▸ ASSIGNMENT
Gather all lines with "ouverte" from the records.

=== DATASET RECORDS ===

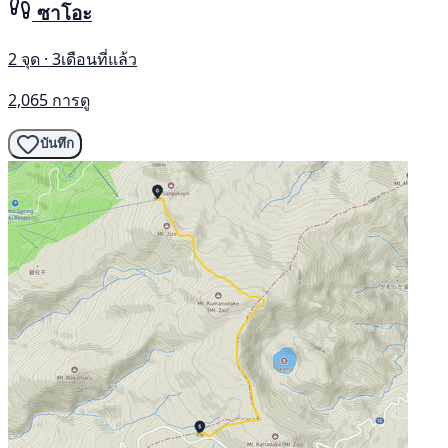
ซาโอะ
2 จุด · 3เดือนที่แล้ว
2,065 การดู
บันทึก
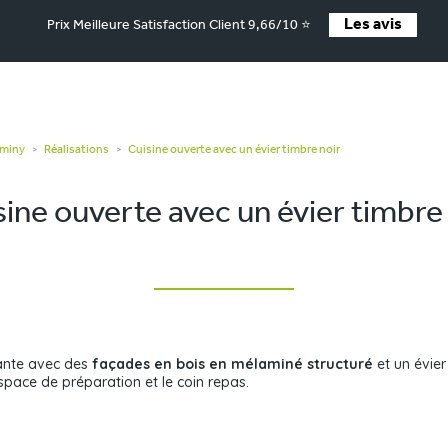
Les avis
Prix Meilleure Satisfaction Client 9,66/10 ⭐
rminy
Réalisations
Cuisine ouverte avec un évier timbre noir
>
>
ine ouverte avec un évier timbre
ante avec des
façades en bois en mélaminé structuré
et un évier 
pace de préparation et le coin repas.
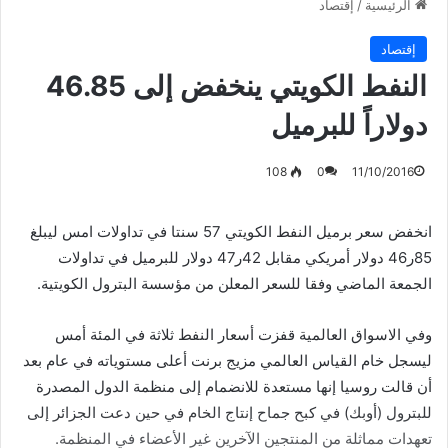
الرئيسية
/
إقتصاد
إقتصاد
النفط الكويتي ينخفض إلى 46.85
دولاراً للبرميل
108
0
11/10/2016
انخفض سعر برميل النفط الكويتي 57 سنتا في تداولات امس ليبلغ
85ر46 دولار أمريكي مقابل 42ر47 دولار للبرميل في تداولات
الجمعة الماضي وفقا للسعر المعلن من مؤسسة البترول الكويتية.
وفي الاسواق العالمية قفزت أسعار النفط ثلاثة في المئة أمس
ليسجل خام القياس العالمي مزيج برنت أعلى مستوياته في عام بعد
أن قالت روسيا إنها مستعدة للانضمام إلى منظمة الدول المصدرة
للبترول (أوبك) في كبح جماح إنتاج الخام في حين دعت الجزائر إلى
تعهدات مماثلة من المنتجين الآخرين غير الأعضاء في المنظمة.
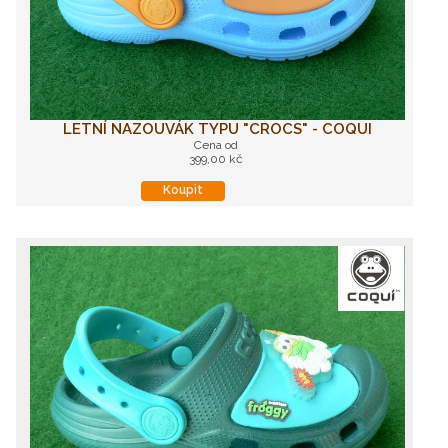
LETNÍ NAZOUVÁK TYPU "CROCS" - COQUI
Cena od
399,00 kč
Koupit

===

▸ TASK RESPONSE
Cuisine ouverte avec un évier timbre noir
ine ouverte avec un évier timbre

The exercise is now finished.